Minnesota Rep. Ilhan Omar called the plan "theft" and "erasure."
"They could have guaranteed justice, and brought everyone into this peace deal. Instead these two embattled heads of state, impeached and indicted, have a “just us” peace deal. It’s shameful and disingenuous!" wrote Omar on Twitter on Tuesday.
Democratic Michigan Rep. Rashida Tlaib stated that it's "fitting" that the plan was released by "a forever impeached President on the same day that Netanyahu was indicted for corruption."
"This political stunt gets us no closer to peace or justice. As a member of Congress, I consider it a non-starter," tweeted Tlaib.
Democratic presidential hopeful Bernie Sanders stressed that any plan by the US must "end the Israeli occupation and enable Palestinian self-determination in an independent state of their own," in a tweet on Tuesday.
Sanders wrote that Trump's "so-called 'peace deal' doesn't come close, and will only perpetuate the conflict. It is unacceptable."
Democratic presidential hopeful Elizabeth Warren called the plan a "rubber stamp for annexation," adding that it offers no chance for a real Palestinian state.
"Releasing a plan without negotiating with Palestinians isn't diplomacy, it's a sham. I will oppose unilateral annexation in any form-and reverse any policy that supports it," wrote Warren.
"We as Americans are COMPLICIT. This must be condemned by all people of conscience," Linda Sarsour tweeted. "A peace plan without Palestinians is not a peace plan, it's a re-election campaign strategy for Donald Trump."
The founder and Chairman of Christians United for Israel (CUFI), Pastor John Hagee, called the plan "the best peace proposal any American administration has ever put forth."

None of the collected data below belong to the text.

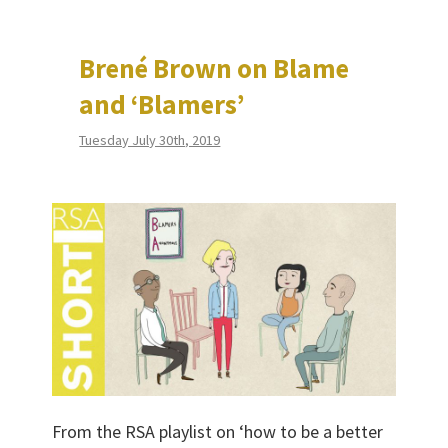
Brené Brown on Blame
and ‘Blamers’
Tuesday July 30th, 2019
From the RSA playlist on ‘how to be a better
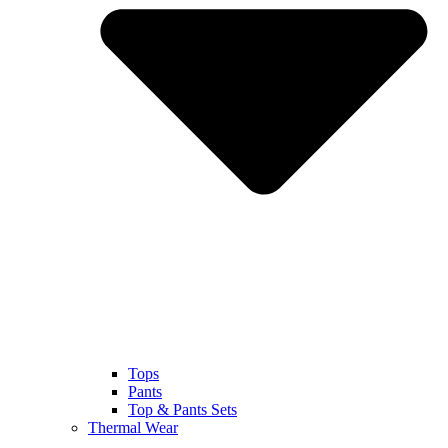
Tops
Pants
Top & Pants Sets
Thermal Wear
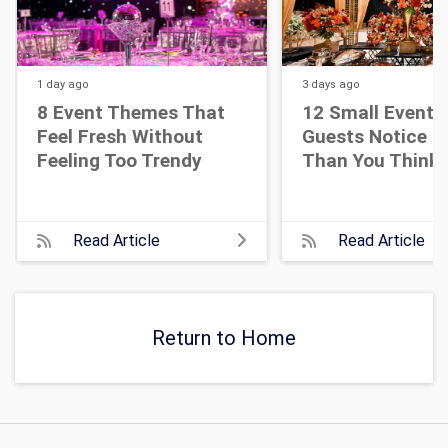
1 day
ago
3 days
ago
8 Event Themes That
12 Small Event D
Feel Fresh Without
Guests Notice M
Feeling Too Trendy
Than You Think
Read Article
Read Article
Return to Home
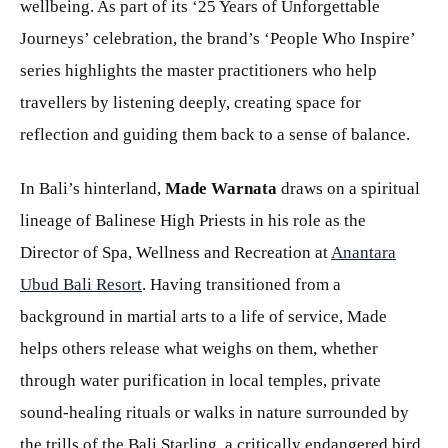
wellbeing. As part of its ‘25 Years of Unforgettable
Journeys’ celebration, the brand’s ‘People Who Inspire’
series highlights the master practitioners who help
travellers by listening deeply, creating space for
reflection and guiding them back to a sense of balance.
In Bali’s hinterland,
Made Warnata
draws on a spiritual
lineage of Balinese High Priests in his role as the
Director of Spa, Wellness and Recreation at
Anantara
Ubud Bali Resort
. Having transitioned from a
background in martial arts to a life of service, Made
helps others release what weighs on them, whether
through water purification in local temples, private
sound-healing rituals or walks in nature surrounded by
the trills of the Bali Starling, a critically endangered bird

“CUFI, as we have since our founding, stands with the decisions of the democratically elected government of Israel. We hope the Palestinian leadership will not miss yet another opportunity for peace in the region," said Hagee.
The National Chairman of the Republican Jewish Coalition (RJC), Senator Norm Coleman, stated that the plan "has great potential to bring peace and security to both Israelis and Palestinians."
The plan "recognizes the aspirations and potential of the Palestinian people to become an independent and prosperous neighbor in the Middle East" but "does not compromise on the requirements that the Palestinians reject terrorism, stop inciting violence, stop their indecent 'pay for slay' program that pays terrorists for their crimes, and end corruption and human rights abuses.""Jewish Dems view the plan released by the White House today as detached from reality because it treats the Palestinian people as a problem to be solved rather than as a party to the conflict," said Jewish Democratic Council of America (JDCA)’s Executive Director Halie Soifer. "The complete absence of the Palestinians today speaks volumes about the illegitimacy and naïveté of the process that led to the plan’s creation.""President Trump has chosen to ignore one party to this conflict and effectively impose conditions on both sides. For decades, this approach was unacceptable to the Jewish community, and today is no different. While we wish it wasn’t so, today’s White House announcement appears to be more about politics than peace,” added Soifer.
The prime minister is expected to vote on Sunday at the Cabinet meeting to immediately apply sovereignty to the territories in Judea and Samaria.
Israel will retain 20% of the West Bank and will lose a small amount of land in the Negev near the Gaza-Egypt border. The Palestinians will have a pathway to a state in the vast majority of territory in the West Bank, while Israel will maintain control of all borders.
The Palestinians will have a capital in east Jerusalem based on northern and eastern neighborhoods that are outside the Israeli security barrier. Otherwise, Trump said Jerusalem will remain undivided as Israel’s capital.
The plan does not include immediate recognition of a Palestinian state; rather, it expects a willingness on Israel’s part to create a pathway toward Palestinian statehood based on specific territory.